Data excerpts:
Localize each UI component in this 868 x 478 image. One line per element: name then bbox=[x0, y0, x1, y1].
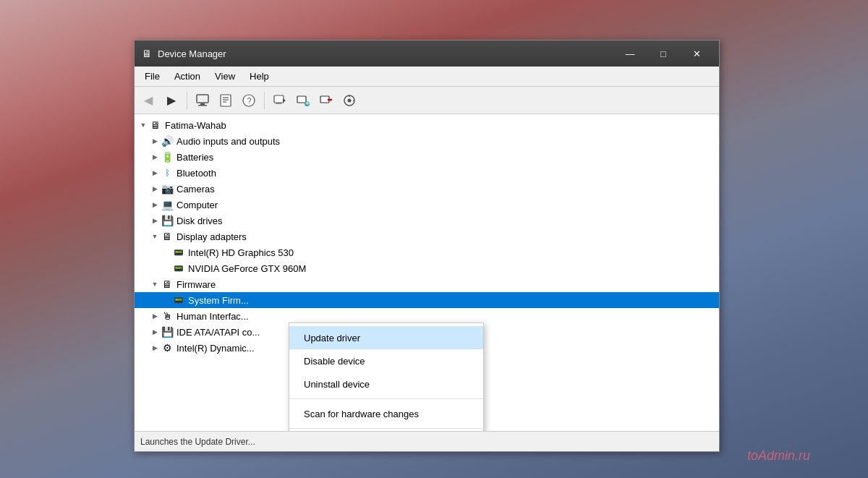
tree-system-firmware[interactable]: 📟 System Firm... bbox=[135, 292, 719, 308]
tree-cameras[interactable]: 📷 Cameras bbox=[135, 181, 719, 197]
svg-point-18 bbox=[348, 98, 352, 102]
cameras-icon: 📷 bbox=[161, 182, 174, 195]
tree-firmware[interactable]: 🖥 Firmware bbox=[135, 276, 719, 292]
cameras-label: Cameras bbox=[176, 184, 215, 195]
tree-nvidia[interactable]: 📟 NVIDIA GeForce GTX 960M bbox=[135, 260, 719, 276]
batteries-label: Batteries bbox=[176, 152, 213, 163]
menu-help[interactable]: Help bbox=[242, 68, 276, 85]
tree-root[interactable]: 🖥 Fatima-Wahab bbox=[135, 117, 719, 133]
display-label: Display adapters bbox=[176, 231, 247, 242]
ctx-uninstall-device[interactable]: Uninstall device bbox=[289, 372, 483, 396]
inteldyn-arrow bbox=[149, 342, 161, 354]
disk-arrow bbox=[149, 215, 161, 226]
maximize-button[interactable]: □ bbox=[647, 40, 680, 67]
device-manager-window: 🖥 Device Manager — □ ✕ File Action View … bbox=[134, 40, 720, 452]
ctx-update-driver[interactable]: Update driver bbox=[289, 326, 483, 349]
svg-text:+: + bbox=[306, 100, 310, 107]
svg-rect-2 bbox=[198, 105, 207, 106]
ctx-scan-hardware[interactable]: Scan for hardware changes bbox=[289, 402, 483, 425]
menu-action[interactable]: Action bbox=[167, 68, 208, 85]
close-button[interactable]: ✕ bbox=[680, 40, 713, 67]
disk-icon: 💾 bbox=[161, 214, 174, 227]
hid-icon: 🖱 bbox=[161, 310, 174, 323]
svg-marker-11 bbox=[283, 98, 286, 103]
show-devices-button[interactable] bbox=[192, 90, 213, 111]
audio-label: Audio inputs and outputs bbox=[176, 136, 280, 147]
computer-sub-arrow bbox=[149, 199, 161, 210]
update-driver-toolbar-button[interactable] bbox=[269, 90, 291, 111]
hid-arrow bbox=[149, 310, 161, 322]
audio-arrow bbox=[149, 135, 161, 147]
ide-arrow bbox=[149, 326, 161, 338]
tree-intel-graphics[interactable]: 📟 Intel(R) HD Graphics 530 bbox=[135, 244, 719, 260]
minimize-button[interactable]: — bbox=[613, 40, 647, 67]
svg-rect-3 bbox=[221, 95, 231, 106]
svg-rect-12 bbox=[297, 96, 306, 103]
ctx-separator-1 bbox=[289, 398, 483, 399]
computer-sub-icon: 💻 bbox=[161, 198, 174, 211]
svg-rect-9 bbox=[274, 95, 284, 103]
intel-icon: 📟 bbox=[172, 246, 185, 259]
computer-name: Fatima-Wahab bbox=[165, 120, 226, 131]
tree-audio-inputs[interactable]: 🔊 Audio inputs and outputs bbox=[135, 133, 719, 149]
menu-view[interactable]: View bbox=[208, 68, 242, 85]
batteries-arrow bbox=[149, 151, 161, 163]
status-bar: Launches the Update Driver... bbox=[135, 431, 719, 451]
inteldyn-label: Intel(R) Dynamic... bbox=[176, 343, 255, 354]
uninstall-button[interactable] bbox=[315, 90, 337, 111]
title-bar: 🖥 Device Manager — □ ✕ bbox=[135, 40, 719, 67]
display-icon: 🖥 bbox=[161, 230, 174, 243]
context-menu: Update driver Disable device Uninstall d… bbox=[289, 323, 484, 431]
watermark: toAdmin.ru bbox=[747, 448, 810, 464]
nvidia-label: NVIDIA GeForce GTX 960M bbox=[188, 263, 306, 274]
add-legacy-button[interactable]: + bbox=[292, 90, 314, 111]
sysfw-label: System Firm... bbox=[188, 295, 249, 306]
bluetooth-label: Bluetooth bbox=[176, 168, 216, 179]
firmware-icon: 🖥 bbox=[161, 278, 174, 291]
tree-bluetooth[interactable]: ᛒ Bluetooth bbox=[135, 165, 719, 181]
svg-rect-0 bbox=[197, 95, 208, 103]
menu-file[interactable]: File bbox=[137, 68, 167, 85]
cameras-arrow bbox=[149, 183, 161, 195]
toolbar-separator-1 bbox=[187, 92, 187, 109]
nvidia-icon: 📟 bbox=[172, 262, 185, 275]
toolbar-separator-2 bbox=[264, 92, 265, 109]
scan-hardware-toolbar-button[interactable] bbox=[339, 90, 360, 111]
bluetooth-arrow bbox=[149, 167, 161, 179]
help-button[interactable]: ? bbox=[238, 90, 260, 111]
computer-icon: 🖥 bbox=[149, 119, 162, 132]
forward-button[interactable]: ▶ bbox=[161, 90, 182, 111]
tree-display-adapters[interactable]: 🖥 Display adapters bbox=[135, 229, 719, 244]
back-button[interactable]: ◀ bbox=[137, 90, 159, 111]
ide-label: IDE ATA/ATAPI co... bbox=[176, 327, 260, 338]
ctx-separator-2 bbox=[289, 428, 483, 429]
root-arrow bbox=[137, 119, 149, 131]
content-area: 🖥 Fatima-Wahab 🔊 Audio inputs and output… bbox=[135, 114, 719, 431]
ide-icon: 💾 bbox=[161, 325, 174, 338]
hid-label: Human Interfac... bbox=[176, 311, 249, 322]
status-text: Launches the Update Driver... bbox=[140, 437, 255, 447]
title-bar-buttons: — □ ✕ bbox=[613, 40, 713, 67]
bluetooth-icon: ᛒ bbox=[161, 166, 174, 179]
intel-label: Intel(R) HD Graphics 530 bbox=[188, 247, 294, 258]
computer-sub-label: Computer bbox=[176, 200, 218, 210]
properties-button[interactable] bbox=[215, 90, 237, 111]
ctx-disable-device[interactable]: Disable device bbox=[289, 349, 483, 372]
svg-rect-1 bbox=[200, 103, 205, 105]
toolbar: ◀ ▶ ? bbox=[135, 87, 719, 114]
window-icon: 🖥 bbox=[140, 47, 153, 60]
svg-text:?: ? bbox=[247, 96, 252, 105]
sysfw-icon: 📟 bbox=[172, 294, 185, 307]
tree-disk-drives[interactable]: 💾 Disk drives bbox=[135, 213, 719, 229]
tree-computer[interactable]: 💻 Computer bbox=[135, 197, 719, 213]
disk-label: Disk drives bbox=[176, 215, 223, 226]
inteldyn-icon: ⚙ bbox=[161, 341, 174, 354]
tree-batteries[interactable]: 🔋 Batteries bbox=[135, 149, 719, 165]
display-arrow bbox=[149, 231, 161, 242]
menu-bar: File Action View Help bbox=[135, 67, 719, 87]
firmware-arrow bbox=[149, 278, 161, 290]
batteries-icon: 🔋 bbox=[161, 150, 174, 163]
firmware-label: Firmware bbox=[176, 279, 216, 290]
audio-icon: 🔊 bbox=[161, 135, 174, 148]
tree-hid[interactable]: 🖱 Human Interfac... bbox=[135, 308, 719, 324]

Work task: The records above are to be transcribed exactly, with every picture left out.

Your solution:
Localize each UI component in this 868 x 478 image. One line per element: name then bbox=[x0, y0, x1, y1].
tree-system-firmware[interactable]: 📟 System Firm... bbox=[135, 292, 719, 308]
tree-cameras[interactable]: 📷 Cameras bbox=[135, 181, 719, 197]
svg-point-18 bbox=[348, 98, 352, 102]
cameras-icon: 📷 bbox=[161, 182, 174, 195]
tree-firmware[interactable]: 🖥 Firmware bbox=[135, 276, 719, 292]
cameras-label: Cameras bbox=[176, 184, 215, 195]
tree-nvidia[interactable]: 📟 NVIDIA GeForce GTX 960M bbox=[135, 260, 719, 276]
batteries-label: Batteries bbox=[176, 152, 213, 163]
menu-help[interactable]: Help bbox=[242, 68, 276, 85]
tree-root[interactable]: 🖥 Fatima-Wahab bbox=[135, 117, 719, 133]
display-label: Display adapters bbox=[176, 231, 247, 242]
ctx-uninstall-device[interactable]: Uninstall device bbox=[289, 372, 483, 396]
inteldyn-arrow bbox=[149, 342, 161, 354]
disk-arrow bbox=[149, 215, 161, 226]
maximize-button[interactable]: □ bbox=[647, 40, 680, 67]
device-manager-window: 🖥 Device Manager — □ ✕ File Action View … bbox=[134, 40, 720, 452]
ctx-update-driver[interactable]: Update driver bbox=[289, 326, 483, 349]
svg-text:+: + bbox=[306, 100, 310, 107]
svg-rect-2 bbox=[198, 105, 207, 106]
ctx-scan-hardware[interactable]: Scan for hardware changes bbox=[289, 402, 483, 425]
menu-action[interactable]: Action bbox=[167, 68, 208, 85]
close-button[interactable]: ✕ bbox=[680, 40, 713, 67]
disk-icon: 💾 bbox=[161, 214, 174, 227]
hid-icon: 🖱 bbox=[161, 310, 174, 323]
svg-marker-11 bbox=[283, 98, 286, 103]
show-devices-button[interactable] bbox=[192, 90, 213, 111]
audio-label: Audio inputs and outputs bbox=[176, 136, 280, 147]
computer-sub-arrow bbox=[149, 199, 161, 210]
update-driver-toolbar-button[interactable] bbox=[269, 90, 291, 111]
hid-arrow bbox=[149, 310, 161, 322]
audio-arrow bbox=[149, 135, 161, 147]
ide-arrow bbox=[149, 326, 161, 338]
tree-intel-graphics[interactable]: 📟 Intel(R) HD Graphics 530 bbox=[135, 244, 719, 260]
minimize-button[interactable]: — bbox=[613, 40, 647, 67]
svg-rect-3 bbox=[221, 95, 231, 106]
svg-rect-12 bbox=[297, 96, 306, 103]
ctx-separator-1 bbox=[289, 398, 483, 399]
computer-sub-icon: 💻 bbox=[161, 198, 174, 211]
svg-rect-9 bbox=[274, 95, 284, 103]
intel-icon: 📟 bbox=[172, 246, 185, 259]
computer-name: Fatima-Wahab bbox=[165, 120, 226, 131]
tree-audio-inputs[interactable]: 🔊 Audio inputs and outputs bbox=[135, 133, 719, 149]
menu-view[interactable]: View bbox=[208, 68, 242, 85]
batteries-arrow bbox=[149, 151, 161, 163]
status-bar: Launches the Update Driver... bbox=[135, 431, 719, 451]
inteldyn-label: Intel(R) Dynamic... bbox=[176, 343, 255, 354]
uninstall-button[interactable] bbox=[315, 90, 337, 111]
title-bar: 🖥 Device Manager — □ ✕ bbox=[135, 40, 719, 67]
display-icon: 🖥 bbox=[161, 230, 174, 243]
context-menu: Update driver Disable device Uninstall d… bbox=[289, 323, 484, 431]
watermark: toAdmin.ru bbox=[747, 448, 810, 464]
nvidia-label: NVIDIA GeForce GTX 960M bbox=[188, 263, 306, 274]
add-legacy-button[interactable]: + bbox=[292, 90, 314, 111]
sysfw-label: System Firm... bbox=[188, 295, 249, 306]
bluetooth-label: Bluetooth bbox=[176, 168, 216, 179]
firmware-icon: 🖥 bbox=[161, 278, 174, 291]
tree-bluetooth[interactable]: ᛒ Bluetooth bbox=[135, 165, 719, 181]
svg-rect-0 bbox=[197, 95, 208, 103]
menu-file[interactable]: File bbox=[137, 68, 167, 85]
cameras-arrow bbox=[149, 183, 161, 195]
toolbar-separator-1 bbox=[187, 92, 187, 109]
nvidia-icon: 📟 bbox=[172, 262, 185, 275]
toolbar-separator-2 bbox=[264, 92, 265, 109]
scan-hardware-toolbar-button[interactable] bbox=[339, 90, 360, 111]
bluetooth-arrow bbox=[149, 167, 161, 179]
help-button[interactable]: ? bbox=[238, 90, 260, 111]
computer-icon: 🖥 bbox=[149, 119, 162, 132]
forward-button[interactable]: ▶ bbox=[161, 90, 182, 111]
tree-display-adapters[interactable]: 🖥 Display adapters bbox=[135, 229, 719, 244]
back-button[interactable]: ◀ bbox=[137, 90, 159, 111]
ide-label: IDE ATA/ATAPI co... bbox=[176, 327, 260, 338]
ctx-separator-2 bbox=[289, 428, 483, 429]
root-arrow bbox=[137, 119, 149, 131]
content-area: 🖥 Fatima-Wahab 🔊 Audio inputs and output… bbox=[135, 114, 719, 431]
ide-icon: 💾 bbox=[161, 325, 174, 338]
hid-label: Human Interfac... bbox=[176, 311, 249, 322]
status-text: Launches the Update Driver... bbox=[140, 437, 255, 447]
title-bar-buttons: — □ ✕ bbox=[613, 40, 713, 67]
bluetooth-icon: ᛒ bbox=[161, 166, 174, 179]
intel-label: Intel(R) HD Graphics 530 bbox=[188, 247, 294, 258]
computer-sub-label: Computer bbox=[176, 200, 218, 210]
properties-button[interactable] bbox=[215, 90, 237, 111]
ctx-disable-device[interactable]: Disable device bbox=[289, 349, 483, 372]
svg-rect-1 bbox=[200, 103, 205, 105]
toolbar: ◀ ▶ ? bbox=[135, 87, 719, 114]
window-icon: 🖥 bbox=[140, 47, 153, 60]
svg-text:?: ? bbox=[247, 96, 252, 105]
sysfw-icon: 📟 bbox=[172, 294, 185, 307]
tree-disk-drives[interactable]: 💾 Disk drives bbox=[135, 213, 719, 229]
tree-computer[interactable]: 💻 Computer bbox=[135, 197, 719, 213]
disk-label: Disk drives bbox=[176, 215, 223, 226]
inteldyn-icon: ⚙ bbox=[161, 341, 174, 354]
tree-batteries[interactable]: 🔋 Batteries bbox=[135, 149, 719, 165]
display-arrow bbox=[149, 231, 161, 242]
menu-bar: File Action View Help bbox=[135, 67, 719, 87]
firmware-arrow bbox=[149, 278, 161, 290]
batteries-icon: 🔋 bbox=[161, 150, 174, 163]
firmware-label: Firmware bbox=[176, 279, 216, 290]
audio-icon: 🔊 bbox=[161, 135, 174, 148]
tree-hid[interactable]: 🖱 Human Interfac... bbox=[135, 308, 719, 324]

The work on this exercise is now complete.